# A requirement for Acinetobacter baumannii purine biosynthesis during lung infection is exacerbated by host zinc deficiency

**Authors:** Lauren D. Palmer, Hannah R. Noel, Kacie A. Traina, John H. Geary, Eric P. Skaar

PMC · DOI: 10.1128/msphere.00735-25 · 2026-02-09

## TL;DR

This study shows that Acinetobacter baumannii needs to make purines to infect the lungs, and this need is worse when the host is zinc-deficient.

## Contribution

The study identifies purine biosynthesis as a critical and zinc-sensitive pathway for A. baumannii lung infection.

## Key findings

- A. baumannii purI mutants are less fit in the lungs of both zinc-sufficient and zinc-deficient mice.
- Purine biosynthesis is more essential for A. baumannii in zinc-deficient hosts.
- Purine biosynthesis is a potential drug target for treating A. baumannii lung infections.

## Abstract

Acinetobacter baumannii is a leading cause of hospital-acquired infections, including ventilator-associated pneumonia. Dietary zinc deficiency is a major risk factor for pneumonia, and hospitalized patients at risk for A. baumannii infection have increased rates of zinc deficiency. We previously showed that dietary zinc deficiency enhanced A. baumannii pneumonia pathogenesis via an IL-13-dependent mechanism in mice. Here, we identified A. baumannii genes required for proliferation in the lungs of zinc-deficient mice using a genome-wide transposon sequencing (Tn-seq) screen. In zinc-deficient mice, Tn insertions in 614 A. baumannii genes led to significant differences in fitness in the lungs at 24 h. Most of these genes were also required in zinc-sufficient control mice.
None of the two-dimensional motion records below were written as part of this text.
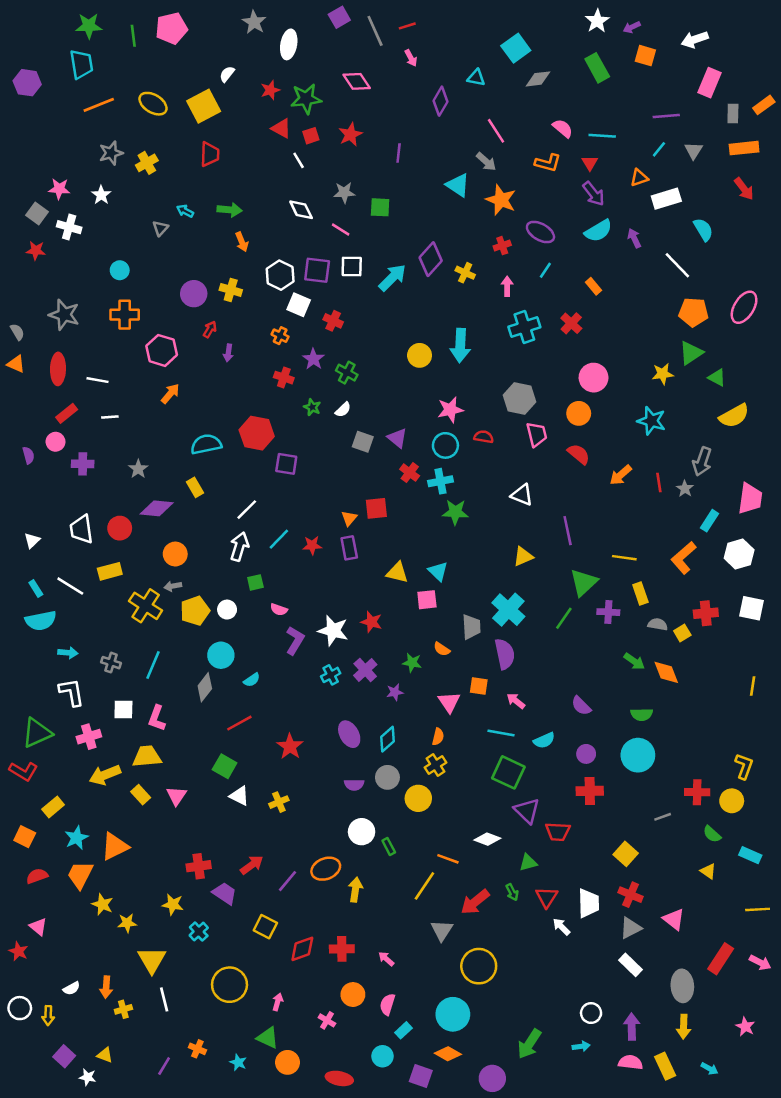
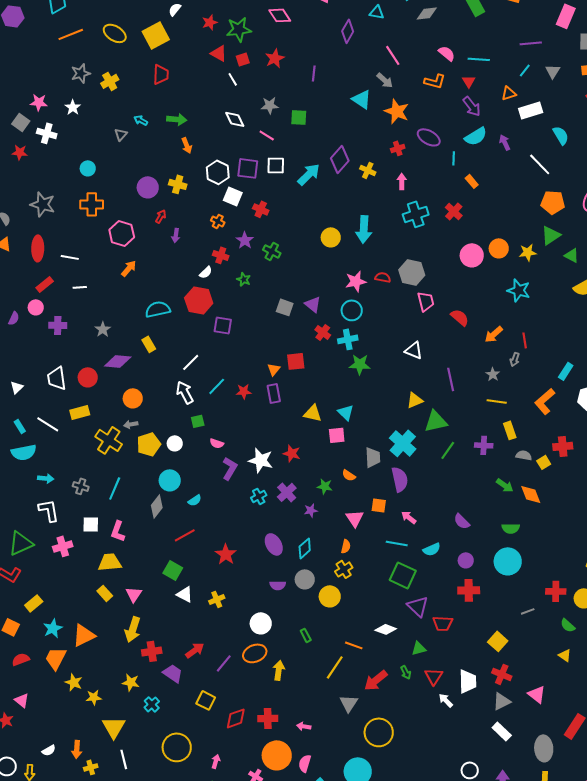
cyan line: (545, 270) -> (454, 158), moved, turned -32
white semicircle: (343, 410) -> (206, 272), moved
orange circle: (579, 413) -> (499, 248), moved
red semicircle: (484, 437) -> (383, 277), moved
purple semicircle: (28, 455) -> (14, 318), turned 40
gray arrow: (702, 461) -> (515, 359), moved, size x0.6
gray star: (685, 489) -> (493, 374), moved
white arrow: (239, 547) -> (185, 392), turned -45
green triangle: (584, 582) -> (436, 421), moved, turned 30
yellow arrow: (105, 775) -> (133, 629), moved, turned -50
white circle: (362, 832) -> (261, 623), moved
pink arrow: (386, 959) -> (304, 726), turned -32
orange circle: (353, 995) -> (277, 755), size x1.5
Mutants with disruptions in genes in the purine biosynthetic pathway, such as purI, and acinetobactin iron siderophore pathways were more strongly selected during lung infection in zinc-deficient mice compared to zinc-sufficient mice by Tn-seq. A reconstructed purI mutant was defective compared to wild type during lung infection in zinc-sufficient mice, with the defect further exacerbated in zinc-deficient mice. Thus, A. baumannii purine biosynthesis is required to infect the lung, and its requirement is exacerbated in a zinc-deficient host.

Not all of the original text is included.